Mayor de Blasio Outlines Education Policies

NEW YORK (AP) —

Mayor Bill de Blasio is poised to unveil the next phase of his education agenda on Wednesday in a major speech that will tout his massive pre-kindergarten expansion as the foundation for a series of new policy initiatives aimed at improving standards and leveling the playing field for students in the nation’s largest school system.

De Blasio, in an exclusive interview with the Associated Press on Tuesday, said he would outline a series of expansive new proposals meant to achieve three major goals: to have all children reading by third grade, to improve on-time graduation rates and to give all students a shot at attending college.

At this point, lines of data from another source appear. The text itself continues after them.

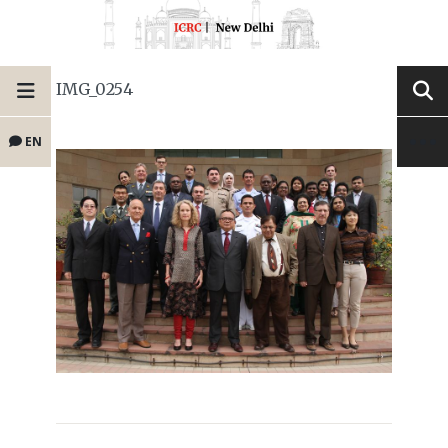
IMG_0254
EN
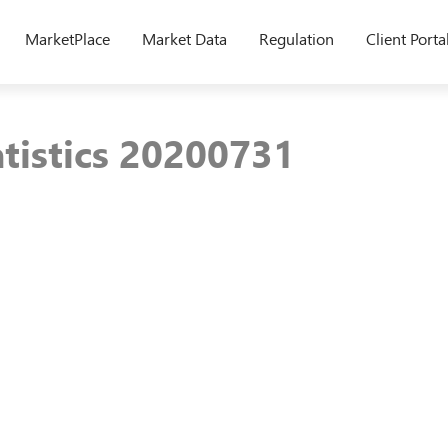
MarketPlace
Market Data
Regulation
Client Porta
atistics 20200731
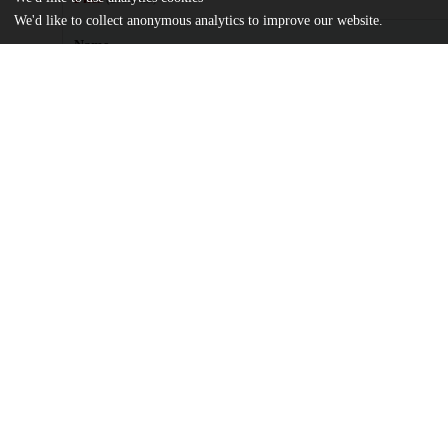
We'd like to collect anonymous analytics to improve our website.
Name
Press-Williams, Joshua.pdf
md5:79b030fc54d42e85d9ecdb9c1088ef2e
Additional details
Identifiers
Other
oai:uchicago.tind.io:2474
UChicago
Division(s)
Information
The College
Department(s)
Environmental and Urban Studies, Chica
Center(s) or Institute(s)
Chicago Studies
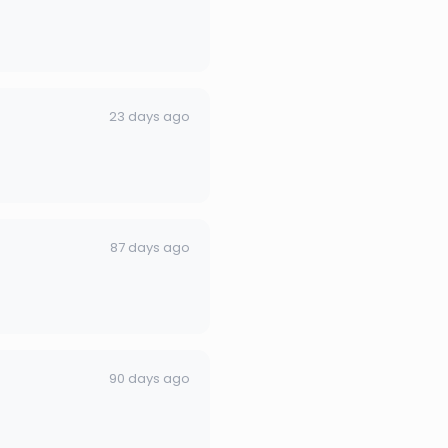
23 days ago
87 days ago
90 days ago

And while the mayor’s primary audience will be the parents of the city’s 1.1 million students, he’ll also be using the speech to reiterate his case to the governor and lawmakers in Albany for more state education funding and a lengthy renewal of mayoral control of the public school system.

“We’ve known for a long time we didn’t have equity in our school system. We literally said for generations, ‘That’s a good school, that’s a bad school.’ That’s not acceptable,” de Blasio told the AP at the Bronx Latin School, the planned site of his speech. “My goal is that every school and every child have what they need to succeed.”

The mayor plans to hold up his administration’s success in launching universal pre-K — there are now 65,000 4-year-olds in pre-K, more than the number of students in the entire Boston public school system — as evidence it’s able to tackle sweeping changes to the sprawling school system.

One new proposal is aimed at the early formative years of students’ lives to set them on track for later success. De Blasio, a Democrat serving his first term, will declare he wants all students to be reading at their grade level by the end of second grade. Currently, only 30 percent of city public school third-graders are proficient in reading, and experts have found reading level in the third grade is a strong predictor of reading proficiency in the eighth grade.

To bridge that gap, the city plans to hire reading specialists who will  focus on helping students become literate. Hiring for the specialists, which will eventually cost $75 million annually, will begin this spring for the most-needy elementary schools, and all will have one on staff by 2018.